Exercise materials: Begin

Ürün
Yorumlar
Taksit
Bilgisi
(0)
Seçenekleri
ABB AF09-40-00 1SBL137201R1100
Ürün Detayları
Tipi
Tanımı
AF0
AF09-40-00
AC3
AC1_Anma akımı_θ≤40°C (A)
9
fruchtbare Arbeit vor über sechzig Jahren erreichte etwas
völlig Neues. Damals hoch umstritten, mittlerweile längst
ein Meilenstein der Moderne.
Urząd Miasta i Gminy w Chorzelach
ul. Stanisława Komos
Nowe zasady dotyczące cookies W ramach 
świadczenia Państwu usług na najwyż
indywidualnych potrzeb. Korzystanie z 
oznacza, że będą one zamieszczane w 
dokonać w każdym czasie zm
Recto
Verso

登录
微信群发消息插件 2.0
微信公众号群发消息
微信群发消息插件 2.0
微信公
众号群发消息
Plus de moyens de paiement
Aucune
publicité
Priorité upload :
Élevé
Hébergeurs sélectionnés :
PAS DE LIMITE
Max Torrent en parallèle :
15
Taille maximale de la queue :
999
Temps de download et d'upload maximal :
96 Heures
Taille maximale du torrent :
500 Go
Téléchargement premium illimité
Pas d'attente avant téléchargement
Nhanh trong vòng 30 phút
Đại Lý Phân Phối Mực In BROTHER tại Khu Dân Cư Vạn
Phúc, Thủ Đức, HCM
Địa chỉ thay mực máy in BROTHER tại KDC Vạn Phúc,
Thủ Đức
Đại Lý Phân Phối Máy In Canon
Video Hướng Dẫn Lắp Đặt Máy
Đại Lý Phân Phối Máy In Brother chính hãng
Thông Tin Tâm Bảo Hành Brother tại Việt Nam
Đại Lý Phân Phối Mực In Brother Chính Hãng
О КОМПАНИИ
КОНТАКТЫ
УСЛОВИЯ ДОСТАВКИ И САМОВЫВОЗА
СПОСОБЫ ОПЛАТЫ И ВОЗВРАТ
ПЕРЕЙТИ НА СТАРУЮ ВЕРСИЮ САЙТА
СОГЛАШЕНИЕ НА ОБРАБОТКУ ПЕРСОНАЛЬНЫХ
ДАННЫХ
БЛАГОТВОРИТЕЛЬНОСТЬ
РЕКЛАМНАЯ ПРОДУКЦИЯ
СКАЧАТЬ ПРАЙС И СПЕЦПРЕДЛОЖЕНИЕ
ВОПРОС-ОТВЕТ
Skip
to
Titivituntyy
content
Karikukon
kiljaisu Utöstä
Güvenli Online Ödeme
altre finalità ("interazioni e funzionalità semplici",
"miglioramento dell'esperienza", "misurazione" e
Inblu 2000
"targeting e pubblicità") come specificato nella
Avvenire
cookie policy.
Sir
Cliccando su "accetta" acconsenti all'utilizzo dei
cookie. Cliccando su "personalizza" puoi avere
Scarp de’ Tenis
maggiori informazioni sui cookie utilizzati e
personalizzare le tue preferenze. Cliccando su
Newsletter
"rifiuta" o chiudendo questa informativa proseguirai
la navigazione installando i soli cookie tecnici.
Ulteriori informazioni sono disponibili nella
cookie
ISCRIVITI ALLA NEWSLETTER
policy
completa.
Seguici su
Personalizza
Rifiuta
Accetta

Exercise materials: End

Reproduce the data above in full, keeping it exactly the same.

> _Answer box_:
Ürün
Yorumlar
Taksit
Bilgisi
(0)
Seçenekleri
ABB AF09-40-00 1SBL137201R1100
Ürün Detayları
Tipi
Tanımı
AF0
AF09-40-00
AC3
AC1_Anma akımı_θ≤40°C (A)
9
fruchtbare Arbeit vor über sechzig Jahren erreichte etwas
völlig Neues. Damals hoch umstritten, mittlerweile längst
ein Meilenstein der Moderne.
Urząd Miasta i Gminy w Chorzelach
ul. Stanisława Komos
Nowe zasady dotyczące cookies W ramach 
świadczenia Państwu usług na najwyż
indywidualnych potrzeb. Korzystanie z 
oznacza, że będą one zamieszczane w 
dokonać w każdym czasie zm
Recto
Verso

登录
微信群发消息插件 2.0
微信公众号群发消息
微信群发消息插件 2.0
微信公
众号群发消息
Plus de moyens de paiement
Aucune
publicité
Priorité upload :
Élevé
Hébergeurs sélectionnés :
PAS DE LIMITE
Max Torrent en parallèle :
15
Taille maximale de la queue :
999
Temps de download et d'upload maximal :
96 Heures
Taille maximale du torrent :
500 Go
Téléchargement premium illimité
Pas d'attente avant téléchargement
Nhanh trong vòng 30 phút
Đại Lý Phân Phối Mực In BROTHER tại Khu Dân Cư Vạn
Phúc, Thủ Đức, HCM
Địa chỉ thay mực máy in BROTHER tại KDC Vạn Phúc,
Thủ Đức
Đại Lý Phân Phối Máy In Canon
Video Hướng Dẫn Lắp Đặt Máy
Đại Lý Phân Phối Máy In Brother chính hãng
Thông Tin Tâm Bảo Hành Brother tại Việt Nam
Đại Lý Phân Phối Mực In Brother Chính Hãng
О КОМПАНИИ
КОНТАКТЫ
УСЛОВИЯ ДОСТАВКИ И САМОВЫВОЗА
СПОСОБЫ ОПЛАТЫ И ВОЗВРАТ
ПЕРЕЙТИ НА СТАРУЮ ВЕРСИЮ САЙТА
СОГЛАШЕНИЕ НА ОБРАБОТКУ ПЕРСОНАЛЬНЫХ
ДАННЫХ
БЛАГОТВОРИТЕЛЬНОСТЬ
РЕКЛАМНАЯ ПРОДУКЦИЯ
СКАЧАТЬ ПРАЙС И СПЕЦПРЕДЛОЖЕНИЕ
ВОПРОС-ОТВЕТ
Skip
to
Titivituntyy
content
Karikukon
kiljaisu Utöstä
Güvenli Online Ödeme
altre finalità ("interazioni e funzionalità semplici",
"miglioramento dell'esperienza", "misurazione" e
Inblu 2000
"targeting e pubblicità") come specificato nella
Avvenire
cookie policy.
Sir
Cliccando su "accetta" acconsenti all'utilizzo dei
cookie. Cliccando su "personalizza" puoi avere
Scarp de’ Tenis
maggiori informazioni sui cookie utilizzati e
personalizzare le tue preferenze. Cliccando su
Newsletter
"rifiuta" o chiudendo questa informativa proseguirai
la navigazione installando i soli cookie tecnici.
Ulteriori informazioni sono disponibili nella
cookie
ISCRIVITI ALLA NEWSLETTER
policy
completa.
Seguici su
Personalizza
Rifiuta
Accetta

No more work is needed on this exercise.